Nel 2019 una ricerca commissionata dall’organizzazione britannica ArtFund ha messo nero su bianco un’idea che in tantissimi, in giro per il mondo, cercavano da tempo di trasformare in dato scientifico.
Dal titolo “Calm and collected, Museums and galleries: the UK’s untapped wellbeing resource?” (traduciamola grossomodo come “Calmi e tranquilli, musei e gallerie: fonte di benessere inesplorata per il Regno Unito”, dove si gioca con il doppio significato di “collected” come “tranquilli” ma anche come “collezionati”), lo studio ha evidenziato che la visita ai musei aumenta il senso di benessere individuale.
Di più, questo genere di attività può essere di aiuto nella terapia per curare una serie di condizioni croniche, per esempio malattie neurodegenerative come le forme di demenza senile (Alzheimer su tutti), ma anche forme di depressione e ansia: chi visitava regolarmente un museo, paragonato al gruppo di controllo della ricerca che invece non vi andava, ha visto un generale miglioramento del proprio stato di salute.

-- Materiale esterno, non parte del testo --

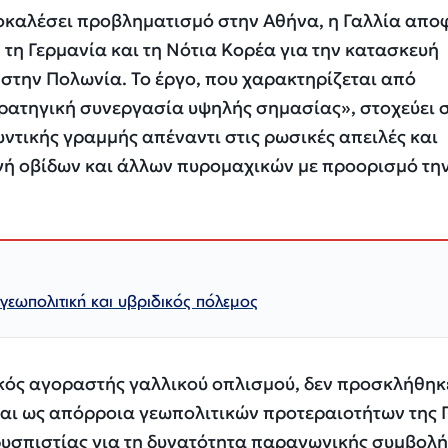
ροκαλέσει προβληματισμό στην Αθήνα, η Γαλλία απο
 τη Γερμανία και τη Νότια Κορέα για την κατασκευή
στην Πολωνία. Το έργο, που χαρακτηρίζεται από
ρατηγική συνεργασία υψηλής σημασίας», στοχεύει 
ντικής γραμμής απέναντι στις ρωσικές απειλές και
ή οβίδων και άλλων πυρομαχικών με προορισμό τη
εωπολιτική και υβριδικός πόλεμος
κός αγοραστής γαλλικού οπλισμού, δεν προσκλήθηκ
ται ως απόρροια γεωπολιτικών προτεραιοτήτων της 
 δυσπιστίας για τη δυνατότητα παραγωγικής συμβολ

Un dato incontrovertibile, anche se non sorprendente: se come noi della redazione siete anche voi degli amanti della cultura o dell’arte, probabilmente avrete sostenuto l’utilità dei musei anche in questo senso da tempi non sospetti. È, del resto, anche la posizione di Motiva, che fin dalla sua fondazione insiste sull’importanza dell’antico e sempre valido motto “mens sana in corpore sano”.
Musei e chiusure: la rivincita del bello
Che ci sia bisogno di arte nelle nostre vite ce lo dimostrano anche i fatti del 2021, quando l’allentamento delle restrizioni legate al Coronavirus ha portato i governi mondiali alla riapertura dei musei più famosi. Nonostante le misure di sicurezza aumentate e l’obbligo di prenotare il proprio biglietto con largo anticipo, si sono create comunque code e i botteghini sono stati spesso alle prese con masse di cittadini appassionati.
Addirittura l’eccesso di pubblico ha creato un piccolo caso ai Musei Vaticani, dove si è parlato apertamente di assembramenti nelle celebri Stanze di Raffaello nel primo weekend di riapertura, lo scorso febbraio.
Un segno preciso del bene che fa la cultura e degli estremi ai quali, anche in buona fede, si arriva pur di stare al cospetto dei grandi capolavori dell’arte (nello specifico, gli affreschi del maestro di Urbino sono stati recentemente restaurati, il che forse giustifica il numero di visitatori accorsi ad apprezzarli).
Errori di valutazione a parte, lo specifico evento ci dimostra che se anche un museo è stato quasi preso d’assalto alla sua prima riapertura, è evidente che il bisogno di cultura non è solo fine a se stesso, ma la cartina al tornasole di una necessità più ampia: quella di un luogo che invita alla meditazione, dagli spazi ampi, i rumori quasi a zero, dove camminare lentamente e in silenzio è incoraggiato (diversamente da quanto succede nel “mondo di fuori”).
Gli spazi museali ci espongono a idee nuove con le quali difficilmente ci confrontiamo nella vita di tutti i giorni, spezzano il ritmo delle giornate tutte uguali fornendoci ispirazione e uno spazio sicuro dove fantasticare. Cosa volere di più per ricaricare le batterie e tornare a centrarsi?